For every AVU (attribute / value / unit) change made through a MESA MCP server, the Lakehouse records a versioned snapshot:

Field Description
project_id iRODS project identifier
irods_path Path of the collection or data object
attribute, value, unit The AVU triple
actor User or service principal that made the change
change_type add / update / delete
note Optional human-readable annotation
snapshot_id DuckLake snapshot — supports time-travel
recorded_at UTC timestamp

This means you can answer questions like:

  • "What did this collection's metadata look like on 2026-09-01?" — via get_avus_as_of.
  • "Which user added the ENVO:biome tag to this dataset?" — via mesa_ducklake_search_changes.
  • "How has my project's metadata evolved over the last quarter?" — via Lakehouse SQL queries.

Public API

The Lakehouse is consumed through the Python library mesa-ducklake, which exposes a single entry point — DuckLakeClient.

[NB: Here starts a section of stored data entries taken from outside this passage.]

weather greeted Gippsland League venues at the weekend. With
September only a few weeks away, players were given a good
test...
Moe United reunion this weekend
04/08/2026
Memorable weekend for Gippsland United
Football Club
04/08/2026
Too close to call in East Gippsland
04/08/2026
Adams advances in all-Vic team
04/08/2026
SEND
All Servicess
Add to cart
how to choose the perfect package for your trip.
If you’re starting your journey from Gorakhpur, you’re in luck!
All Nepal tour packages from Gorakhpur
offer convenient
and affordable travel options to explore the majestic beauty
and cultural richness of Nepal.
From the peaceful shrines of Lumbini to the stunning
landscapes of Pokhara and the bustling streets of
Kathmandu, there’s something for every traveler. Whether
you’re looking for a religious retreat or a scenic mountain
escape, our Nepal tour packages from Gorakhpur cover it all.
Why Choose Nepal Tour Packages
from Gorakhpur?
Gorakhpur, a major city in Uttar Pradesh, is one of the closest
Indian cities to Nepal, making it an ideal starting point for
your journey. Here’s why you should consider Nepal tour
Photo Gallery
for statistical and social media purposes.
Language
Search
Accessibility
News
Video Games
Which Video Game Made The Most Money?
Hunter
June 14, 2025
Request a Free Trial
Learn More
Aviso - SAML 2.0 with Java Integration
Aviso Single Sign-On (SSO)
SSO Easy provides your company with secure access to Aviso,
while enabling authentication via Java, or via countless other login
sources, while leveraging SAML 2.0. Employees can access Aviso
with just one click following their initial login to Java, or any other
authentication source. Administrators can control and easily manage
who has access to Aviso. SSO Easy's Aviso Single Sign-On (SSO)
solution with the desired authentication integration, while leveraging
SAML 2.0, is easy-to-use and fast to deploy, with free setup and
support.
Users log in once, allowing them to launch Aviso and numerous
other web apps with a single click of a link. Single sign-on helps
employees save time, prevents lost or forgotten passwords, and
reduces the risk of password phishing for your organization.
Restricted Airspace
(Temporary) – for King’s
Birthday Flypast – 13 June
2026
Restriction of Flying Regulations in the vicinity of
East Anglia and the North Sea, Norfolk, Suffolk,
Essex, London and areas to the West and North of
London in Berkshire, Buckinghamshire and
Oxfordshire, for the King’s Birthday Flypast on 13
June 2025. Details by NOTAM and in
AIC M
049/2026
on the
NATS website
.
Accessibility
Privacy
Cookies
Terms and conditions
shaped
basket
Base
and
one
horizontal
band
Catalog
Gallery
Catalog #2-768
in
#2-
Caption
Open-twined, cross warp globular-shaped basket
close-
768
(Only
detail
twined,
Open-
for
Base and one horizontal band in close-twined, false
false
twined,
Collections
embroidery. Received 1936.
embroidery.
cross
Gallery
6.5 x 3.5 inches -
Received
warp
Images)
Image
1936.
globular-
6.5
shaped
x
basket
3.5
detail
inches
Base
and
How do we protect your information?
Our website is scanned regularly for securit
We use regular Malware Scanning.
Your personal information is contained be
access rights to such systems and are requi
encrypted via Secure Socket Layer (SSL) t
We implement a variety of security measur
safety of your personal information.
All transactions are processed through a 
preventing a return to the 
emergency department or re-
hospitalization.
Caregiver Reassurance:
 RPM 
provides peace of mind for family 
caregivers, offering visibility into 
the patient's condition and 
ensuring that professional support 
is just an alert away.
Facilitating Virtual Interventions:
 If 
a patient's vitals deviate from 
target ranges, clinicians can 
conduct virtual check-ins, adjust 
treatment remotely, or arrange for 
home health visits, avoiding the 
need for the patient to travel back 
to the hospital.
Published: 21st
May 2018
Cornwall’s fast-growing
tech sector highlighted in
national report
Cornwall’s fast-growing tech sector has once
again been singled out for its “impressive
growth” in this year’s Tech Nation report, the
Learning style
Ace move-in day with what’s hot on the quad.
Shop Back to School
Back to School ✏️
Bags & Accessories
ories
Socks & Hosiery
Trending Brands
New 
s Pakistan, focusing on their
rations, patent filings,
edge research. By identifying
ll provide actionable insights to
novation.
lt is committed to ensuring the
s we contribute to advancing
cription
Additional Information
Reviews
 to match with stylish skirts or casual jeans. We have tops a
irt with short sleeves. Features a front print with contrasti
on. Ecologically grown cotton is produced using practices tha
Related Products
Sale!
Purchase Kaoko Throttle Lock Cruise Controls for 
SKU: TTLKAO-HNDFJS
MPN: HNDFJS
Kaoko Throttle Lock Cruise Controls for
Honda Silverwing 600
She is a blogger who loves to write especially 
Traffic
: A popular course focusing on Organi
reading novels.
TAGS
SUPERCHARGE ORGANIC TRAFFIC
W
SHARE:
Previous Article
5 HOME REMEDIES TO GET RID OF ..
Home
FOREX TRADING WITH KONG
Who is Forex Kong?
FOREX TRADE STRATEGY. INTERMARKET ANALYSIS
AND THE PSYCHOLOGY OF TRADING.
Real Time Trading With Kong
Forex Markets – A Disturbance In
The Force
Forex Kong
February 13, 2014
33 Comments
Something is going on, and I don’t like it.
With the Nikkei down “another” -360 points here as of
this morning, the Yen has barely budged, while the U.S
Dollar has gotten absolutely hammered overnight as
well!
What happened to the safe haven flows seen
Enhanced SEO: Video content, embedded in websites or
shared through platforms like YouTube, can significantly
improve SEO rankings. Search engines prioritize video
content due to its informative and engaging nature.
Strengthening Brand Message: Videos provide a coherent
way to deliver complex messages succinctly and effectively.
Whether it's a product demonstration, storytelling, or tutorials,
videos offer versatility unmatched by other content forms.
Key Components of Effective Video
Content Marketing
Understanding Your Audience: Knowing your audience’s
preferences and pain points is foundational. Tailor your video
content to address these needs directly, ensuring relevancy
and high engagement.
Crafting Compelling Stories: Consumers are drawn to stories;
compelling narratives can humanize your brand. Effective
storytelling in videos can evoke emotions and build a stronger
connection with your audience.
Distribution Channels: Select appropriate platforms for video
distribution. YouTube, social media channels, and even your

All other modules in mesa_ducklake are internal.

from mesa_ducklake import DuckLakeClient, AvuChange

with DuckLakeClient(postgres_dsn=..., irods_session=...) as client:
    project = client.register_project(
        irods_path="/iplant/home/alice/myproj",
        actor="alice",
        zone="iplant",
    )
    snap = client.record_changes(
        project_id=project.project_id,
        actor="alice",
        changes=[AvuChange(...)],
        note="Tagged file.csv with ENVO biome",
    )
    avus = client.get_avus(project.project_id, irods_path=...)

Performance targets

Metric Target
Sub-second analytical queries On benchmark dataset, leveraged compute
Catalog availability ≥ 95% business hours during the prototype
Daily backup pg_dump snapshotted to iRODS automatically

Backup and recovery

The Postgres catalog is backed up daily by a pg_dump job that writes the dump into the project's iRODS collection (.mesa/ducklake/backups/). The Parquet files live in iRODS already, so the full catalog can be recovered from iRODS alone — no separate backup system is required.

See the mesa-ducklake operator guide for recovery procedures.